- **Data to process**:
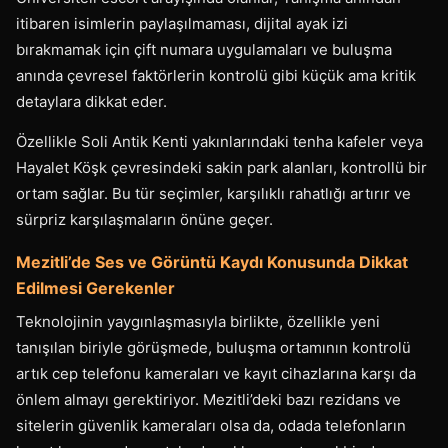
itibaren isimlerin paylaşılmaması, dijital ayak izi
bırakmamak için çift numara uygulamaları ve buluşma
anında çevresel faktörlerin kontrolü gibi küçük ama kritik
detaylara dikkat eder.
Özellikle Soli Antik Kenti yakınlarındaki tenha kafeler veya
Hayalet Köşk çevresindeki sakin park alanları, kontrollü bir
ortam sağlar. Bu tür seçimler, karşılıklı rahatlığı artırır ve
sürpriz karşılaşmaların önüne geçer.
Mezitli’de Ses ve Görüntü Kaydı Konusunda Dikkat
Edilmesi Gerekenler
Teknolojinin yaygınlaşmasıyla birlikte, özellikle yeni
tanışılan biriyle görüşmede, buluşma ortamının kontrolü
artık cep telefonu kameraları ve kayıt cihazlarına karşı da
önlem almayı gerektiriyor. Mezitli’deki bazı rezidans ve
sitelerin güvenlik kameraları olsa da, odada telefonların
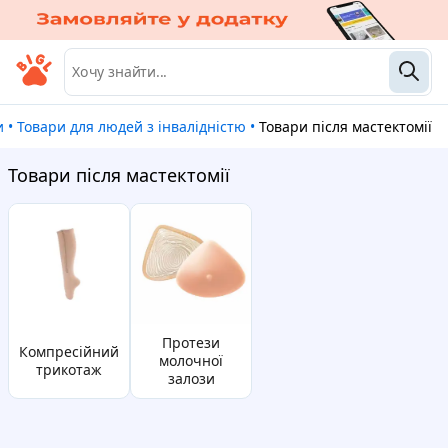
и
•
Товари для людей з інвалідністю
•
Товари після мастектомії
Товари після мастектомії
протези
компресійний
молочної
трикотаж
залози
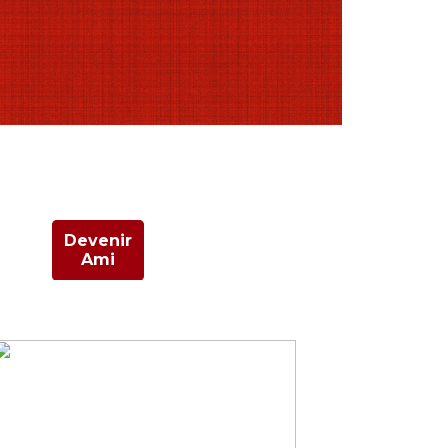
Devenir
Ami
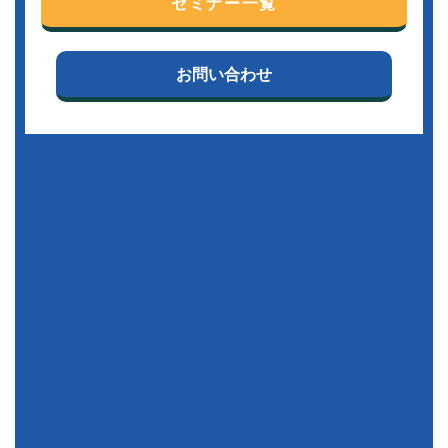
セミナー一覧
お問い合わせ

- **Task**:
Reproduce the listing word for word. Do not carry over the pictures.

- **Task output**:
itibaren isimlerin paylaşılmaması, dijital ayak izi
bırakmamak için çift numara uygulamaları ve buluşma
anında çevresel faktörlerin kontrolü gibi küçük ama kritik
detaylara dikkat eder.
Özellikle Soli Antik Kenti yakınlarındaki tenha kafeler veya
Hayalet Köşk çevresindeki sakin park alanları, kontrollü bir
ortam sağlar. Bu tür seçimler, karşılıklı rahatlığı artırır ve
sürpriz karşılaşmaların önüne geçer.
Mezitli’de Ses ve Görüntü Kaydı Konusunda Dikkat
Edilmesi Gerekenler
Teknolojinin yaygınlaşmasıyla birlikte, özellikle yeni
tanışılan biriyle görüşmede, buluşma ortamının kontrolü
artık cep telefonu kameraları ve kayıt cihazlarına karşı da
önlem almayı gerektiriyor. Mezitli’deki bazı rezidans ve
sitelerin güvenlik kameraları olsa da, odada telefonların
и
•
Товари для людей з інвалідністю
•
Товари після мастектомії
Товари після мастектомії
протези
компресійний
молочної
трикотаж
залози
Devenir
Ami
セミナー一覧
お問い合わせ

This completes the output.